My Medion laptop runs badly in compute-intensive processes. I can surf the Internet, Office, do this, but if I play an open world game (Forza, Fortnite etc. Then it gets difficult or the Fps are low.
I have 8 Gb Ram and ne Intel HD graphics card (just do not know exactly which) and a Pentium processor (2.16 ghz).
My question: Is it worthwhile to install an SSD? Or. Does the processor store the rest on the hard disk when overloaded, just as RAM does?
The task manager shows always 100% load. A new processor is too expensive anyway. The SSDs are just cheap.
Of course, an SSD does not increase the computing power. But the system performance, ie load times, is already significantly improved.
If the APU is too slow, the SSD will not help. But rebuilding Windows could reduce CPU usage.
Say for the Fps brings in the case little to nothing?
An SSD does not affect FPS that is only in rare cases the case when games compelling need a ssd that is not the case here but for work I would recommend you a ssd
Right. On the other hand, a 240GB SSD currently costs just 24.90 euro, so if you have that in memory, you could make it from the laptop even a decent system for office applications.
If you want to gamble, you are best advised with a tower PC.
Yes, it is always worth replacing an HDD with an SSD.
The PC responds more agile, because it can be started and recharged faster.
But remember, if you have low memory and the PC needs to swap out memory, then the durability of an SSD is degraded.

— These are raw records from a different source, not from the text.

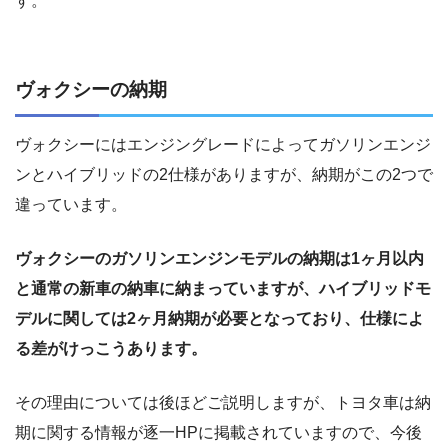
す。
ヴォクシーの納期
ヴォクシーにはエンジングレードによってガソリンエンジ
ンとハイブリッドの2仕様がありますが、納期がこの2つで
違っています。
ヴォクシーのガソリンエンジンモデルの納期は1ヶ月以内
と通常の新車の納車に納まっていますが、ハイブリッドモ
デルに関しては2ヶ月納期が必要となっており、仕様によ
る差がけっこうあります。
その理由については後ほどご説明しますが、トヨタ車は納
期に関する情報が逐一HPに掲載されていますので、今後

Therefore, if necessary, you should also upgrade your main memory. From 8 GB of RAM, the virtual memory can often be switched off.
However, the FPS performance will not increase because a CPU performs calculations, an SSD is just a memory, so you can't outsource calculations.
Yes, an SSD is worth it, the overall pace is just increasing, startup, shutdown and start and close programs.
No, compute-intensive applications, of course, do not benefit from an SSD. Of course, the memory can store data in a swap file on the hard disk, but how should processes of a computational core be stored on a data memory? That's completely pointless… A hard drive can't charge anything, that's a data store.